SSML and language detection

When voice_lang is null, the system automatically detects the voice language from message content using the patrickschur/language-detection library.

Supported languages: English (EN), German (DE), French (FR), Italian (IT), Spanish (ES), Polish (PL), Dutch (NL), Romanian (RO), Portuguese (PT), Czech (CS), Hungarian (HU), Swedish (SV), Danish (DA), Finnish (FI), Slovak (SK), Croatian (HR), Turkish (TR), Russian (RU), Bulgarian (BG), Ukrainian (UK).

The API now supports a subset of SSML (Speech Synthesis Markup Language) for advanced voice message formatting.

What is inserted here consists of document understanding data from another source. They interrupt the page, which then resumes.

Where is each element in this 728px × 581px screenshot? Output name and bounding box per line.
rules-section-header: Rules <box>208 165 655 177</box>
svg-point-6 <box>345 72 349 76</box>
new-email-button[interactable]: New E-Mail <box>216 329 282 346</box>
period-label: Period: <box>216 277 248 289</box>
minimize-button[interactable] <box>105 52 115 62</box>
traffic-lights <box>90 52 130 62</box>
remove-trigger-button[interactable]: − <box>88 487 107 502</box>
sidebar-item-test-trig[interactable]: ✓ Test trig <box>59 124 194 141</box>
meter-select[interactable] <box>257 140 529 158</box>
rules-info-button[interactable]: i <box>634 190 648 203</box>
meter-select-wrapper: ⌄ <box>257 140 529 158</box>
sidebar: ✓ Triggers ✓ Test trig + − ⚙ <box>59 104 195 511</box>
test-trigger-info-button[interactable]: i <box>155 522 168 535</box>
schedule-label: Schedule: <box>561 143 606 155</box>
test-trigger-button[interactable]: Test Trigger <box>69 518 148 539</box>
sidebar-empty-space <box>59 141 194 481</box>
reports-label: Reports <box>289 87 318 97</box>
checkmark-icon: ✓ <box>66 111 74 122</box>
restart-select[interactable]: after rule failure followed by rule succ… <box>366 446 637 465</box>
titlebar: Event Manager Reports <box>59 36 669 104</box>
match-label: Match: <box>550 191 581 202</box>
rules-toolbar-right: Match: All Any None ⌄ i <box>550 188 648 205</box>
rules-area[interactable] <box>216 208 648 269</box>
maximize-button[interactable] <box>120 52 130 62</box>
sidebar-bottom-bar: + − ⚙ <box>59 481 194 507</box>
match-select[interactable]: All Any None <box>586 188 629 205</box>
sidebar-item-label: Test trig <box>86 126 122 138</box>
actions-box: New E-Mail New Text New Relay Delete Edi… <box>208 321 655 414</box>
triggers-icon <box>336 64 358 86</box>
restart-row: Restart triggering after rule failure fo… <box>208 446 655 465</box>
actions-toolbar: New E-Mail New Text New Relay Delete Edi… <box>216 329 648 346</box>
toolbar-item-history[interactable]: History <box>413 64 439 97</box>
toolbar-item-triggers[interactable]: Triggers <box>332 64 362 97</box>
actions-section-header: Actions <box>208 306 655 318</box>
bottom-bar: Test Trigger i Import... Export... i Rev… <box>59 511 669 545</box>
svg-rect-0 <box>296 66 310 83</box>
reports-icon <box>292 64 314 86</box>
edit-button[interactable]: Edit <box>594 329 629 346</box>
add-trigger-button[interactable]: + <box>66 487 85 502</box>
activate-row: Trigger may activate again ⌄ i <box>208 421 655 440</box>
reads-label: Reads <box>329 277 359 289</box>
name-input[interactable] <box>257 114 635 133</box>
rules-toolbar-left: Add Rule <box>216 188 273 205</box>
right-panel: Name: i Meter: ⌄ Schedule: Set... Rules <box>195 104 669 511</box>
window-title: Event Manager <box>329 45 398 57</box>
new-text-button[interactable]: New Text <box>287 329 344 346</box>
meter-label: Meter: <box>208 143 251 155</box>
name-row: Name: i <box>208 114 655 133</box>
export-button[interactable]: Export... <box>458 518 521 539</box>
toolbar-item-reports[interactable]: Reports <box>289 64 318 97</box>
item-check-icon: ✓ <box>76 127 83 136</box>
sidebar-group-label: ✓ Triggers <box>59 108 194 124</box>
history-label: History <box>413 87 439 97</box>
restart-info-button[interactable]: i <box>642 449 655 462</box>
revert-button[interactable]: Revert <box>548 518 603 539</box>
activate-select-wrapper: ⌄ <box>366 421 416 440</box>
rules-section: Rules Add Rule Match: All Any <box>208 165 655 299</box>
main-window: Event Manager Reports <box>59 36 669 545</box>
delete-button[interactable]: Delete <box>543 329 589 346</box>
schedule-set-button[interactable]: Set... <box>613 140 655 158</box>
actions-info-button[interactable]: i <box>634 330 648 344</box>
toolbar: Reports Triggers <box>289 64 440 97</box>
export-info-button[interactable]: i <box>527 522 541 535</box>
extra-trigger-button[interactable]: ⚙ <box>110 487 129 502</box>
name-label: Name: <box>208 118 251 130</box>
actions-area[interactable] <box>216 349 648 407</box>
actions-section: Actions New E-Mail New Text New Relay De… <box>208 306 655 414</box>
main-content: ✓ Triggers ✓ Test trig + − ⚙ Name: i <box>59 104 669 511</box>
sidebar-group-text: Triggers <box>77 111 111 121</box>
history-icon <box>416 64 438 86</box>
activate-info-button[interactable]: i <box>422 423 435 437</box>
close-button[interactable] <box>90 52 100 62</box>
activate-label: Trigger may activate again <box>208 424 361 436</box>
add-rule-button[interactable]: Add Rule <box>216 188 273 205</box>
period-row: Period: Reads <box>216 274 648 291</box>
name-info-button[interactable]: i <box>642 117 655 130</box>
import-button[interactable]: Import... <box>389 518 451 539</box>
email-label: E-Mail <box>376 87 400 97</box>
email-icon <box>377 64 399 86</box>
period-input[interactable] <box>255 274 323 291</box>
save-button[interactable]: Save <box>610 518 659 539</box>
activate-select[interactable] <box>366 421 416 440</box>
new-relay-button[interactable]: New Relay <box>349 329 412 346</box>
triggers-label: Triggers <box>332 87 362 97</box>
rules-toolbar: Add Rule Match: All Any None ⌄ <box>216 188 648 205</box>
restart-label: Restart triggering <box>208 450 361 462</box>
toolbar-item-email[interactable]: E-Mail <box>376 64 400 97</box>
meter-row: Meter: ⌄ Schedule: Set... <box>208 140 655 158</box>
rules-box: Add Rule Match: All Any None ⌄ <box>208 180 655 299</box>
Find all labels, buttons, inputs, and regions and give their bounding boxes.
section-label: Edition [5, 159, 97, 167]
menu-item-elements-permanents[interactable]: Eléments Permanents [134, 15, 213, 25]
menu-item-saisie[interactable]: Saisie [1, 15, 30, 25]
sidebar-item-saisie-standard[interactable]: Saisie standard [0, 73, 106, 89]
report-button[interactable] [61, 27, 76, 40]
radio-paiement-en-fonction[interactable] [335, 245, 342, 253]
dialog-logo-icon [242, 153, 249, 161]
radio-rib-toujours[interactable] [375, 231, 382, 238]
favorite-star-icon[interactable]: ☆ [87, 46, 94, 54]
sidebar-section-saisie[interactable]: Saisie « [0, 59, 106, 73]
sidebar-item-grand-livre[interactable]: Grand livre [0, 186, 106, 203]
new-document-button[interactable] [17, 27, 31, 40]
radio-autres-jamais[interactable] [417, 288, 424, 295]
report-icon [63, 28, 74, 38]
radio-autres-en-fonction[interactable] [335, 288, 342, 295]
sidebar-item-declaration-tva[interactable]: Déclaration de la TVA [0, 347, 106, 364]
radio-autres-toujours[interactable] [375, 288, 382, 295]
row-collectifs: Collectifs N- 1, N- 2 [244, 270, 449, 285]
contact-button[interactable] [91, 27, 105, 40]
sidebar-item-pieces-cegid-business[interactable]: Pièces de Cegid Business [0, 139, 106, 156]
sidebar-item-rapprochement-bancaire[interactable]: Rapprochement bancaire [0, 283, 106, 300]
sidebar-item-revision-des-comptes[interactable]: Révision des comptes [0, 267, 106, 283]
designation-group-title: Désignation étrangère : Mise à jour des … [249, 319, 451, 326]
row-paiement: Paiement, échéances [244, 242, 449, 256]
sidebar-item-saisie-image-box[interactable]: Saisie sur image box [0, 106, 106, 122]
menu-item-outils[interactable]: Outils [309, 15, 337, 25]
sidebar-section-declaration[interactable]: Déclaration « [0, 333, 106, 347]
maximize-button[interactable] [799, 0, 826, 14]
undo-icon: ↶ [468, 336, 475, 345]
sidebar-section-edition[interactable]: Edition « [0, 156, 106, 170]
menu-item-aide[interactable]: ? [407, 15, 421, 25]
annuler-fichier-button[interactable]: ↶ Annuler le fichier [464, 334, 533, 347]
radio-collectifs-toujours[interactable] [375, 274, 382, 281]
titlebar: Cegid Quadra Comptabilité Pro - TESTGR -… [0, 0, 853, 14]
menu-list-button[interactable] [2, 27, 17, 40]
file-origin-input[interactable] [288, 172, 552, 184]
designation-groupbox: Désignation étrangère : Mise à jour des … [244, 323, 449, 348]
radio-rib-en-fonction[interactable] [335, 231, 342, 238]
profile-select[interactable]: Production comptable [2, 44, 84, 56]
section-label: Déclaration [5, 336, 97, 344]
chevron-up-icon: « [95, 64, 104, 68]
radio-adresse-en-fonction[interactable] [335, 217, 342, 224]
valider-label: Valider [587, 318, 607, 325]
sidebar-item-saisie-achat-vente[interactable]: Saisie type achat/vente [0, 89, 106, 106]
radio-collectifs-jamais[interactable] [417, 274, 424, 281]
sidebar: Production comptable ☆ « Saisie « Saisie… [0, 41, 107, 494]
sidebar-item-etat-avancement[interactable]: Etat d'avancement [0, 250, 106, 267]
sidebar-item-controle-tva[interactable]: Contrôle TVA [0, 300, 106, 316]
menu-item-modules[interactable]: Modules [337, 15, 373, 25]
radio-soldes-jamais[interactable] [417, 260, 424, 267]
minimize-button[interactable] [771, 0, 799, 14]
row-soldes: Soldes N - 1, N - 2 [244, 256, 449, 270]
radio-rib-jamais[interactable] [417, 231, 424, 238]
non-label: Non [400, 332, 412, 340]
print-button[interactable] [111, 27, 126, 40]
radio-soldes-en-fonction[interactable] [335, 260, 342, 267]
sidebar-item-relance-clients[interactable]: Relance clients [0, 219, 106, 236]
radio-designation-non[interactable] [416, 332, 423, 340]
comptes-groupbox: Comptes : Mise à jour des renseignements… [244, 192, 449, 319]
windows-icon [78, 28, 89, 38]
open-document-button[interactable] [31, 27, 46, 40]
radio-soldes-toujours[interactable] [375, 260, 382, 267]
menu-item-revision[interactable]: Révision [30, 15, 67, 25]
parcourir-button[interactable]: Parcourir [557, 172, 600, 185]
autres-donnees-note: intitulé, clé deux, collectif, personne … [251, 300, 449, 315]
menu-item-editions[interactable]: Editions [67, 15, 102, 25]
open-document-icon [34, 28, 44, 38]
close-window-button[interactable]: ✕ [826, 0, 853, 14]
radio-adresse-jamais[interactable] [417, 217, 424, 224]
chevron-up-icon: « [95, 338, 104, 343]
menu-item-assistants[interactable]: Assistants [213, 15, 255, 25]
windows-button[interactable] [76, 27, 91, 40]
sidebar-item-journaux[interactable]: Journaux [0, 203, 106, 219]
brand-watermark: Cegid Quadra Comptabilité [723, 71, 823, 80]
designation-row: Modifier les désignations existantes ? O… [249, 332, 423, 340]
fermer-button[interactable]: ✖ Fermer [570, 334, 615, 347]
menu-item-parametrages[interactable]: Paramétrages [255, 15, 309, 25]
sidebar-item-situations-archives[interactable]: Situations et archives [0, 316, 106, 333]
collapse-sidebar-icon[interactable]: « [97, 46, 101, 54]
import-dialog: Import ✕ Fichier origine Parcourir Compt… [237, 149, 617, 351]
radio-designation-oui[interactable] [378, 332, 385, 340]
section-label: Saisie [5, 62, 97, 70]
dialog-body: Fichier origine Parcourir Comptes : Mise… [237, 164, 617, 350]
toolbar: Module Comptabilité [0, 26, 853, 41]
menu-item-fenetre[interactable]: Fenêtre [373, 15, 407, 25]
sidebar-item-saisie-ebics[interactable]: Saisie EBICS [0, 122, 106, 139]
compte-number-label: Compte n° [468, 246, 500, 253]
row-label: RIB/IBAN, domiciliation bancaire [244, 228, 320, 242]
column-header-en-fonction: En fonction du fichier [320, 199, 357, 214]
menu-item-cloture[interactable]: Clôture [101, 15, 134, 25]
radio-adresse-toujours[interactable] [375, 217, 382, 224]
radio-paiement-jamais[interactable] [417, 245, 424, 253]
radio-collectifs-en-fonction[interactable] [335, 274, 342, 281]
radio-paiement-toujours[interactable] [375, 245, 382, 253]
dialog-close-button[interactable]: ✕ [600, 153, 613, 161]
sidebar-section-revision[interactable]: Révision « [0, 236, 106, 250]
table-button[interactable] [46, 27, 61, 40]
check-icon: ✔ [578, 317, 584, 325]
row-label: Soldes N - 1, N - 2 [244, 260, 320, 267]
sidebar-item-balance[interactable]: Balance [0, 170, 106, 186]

  • <break> - Insert pauses in speech
  • <say-as> - Control pronunciation of text
  • Purpose: Add pauses between words or sentences
  • Attributes: time (e.g., “1s”, “500ms”)
  • Pricing: <0.5ms = 1 char, <1s = 2 chars, <1,5s = 3 chars, etc.
  • Purpose: Control how text is interpreted and spoken
  • Supported Attributes:
    • interpret-as="characters" - Spell out text character by character
  • Note: Currently only “characters” value is supported

Wrap your message content with the <speak> root element:

<speak>
Your verification code is <say-as interpret-as="characters">A1B2C3</say-as>.
<break time="1s"/>
Please enter it now.
</speak>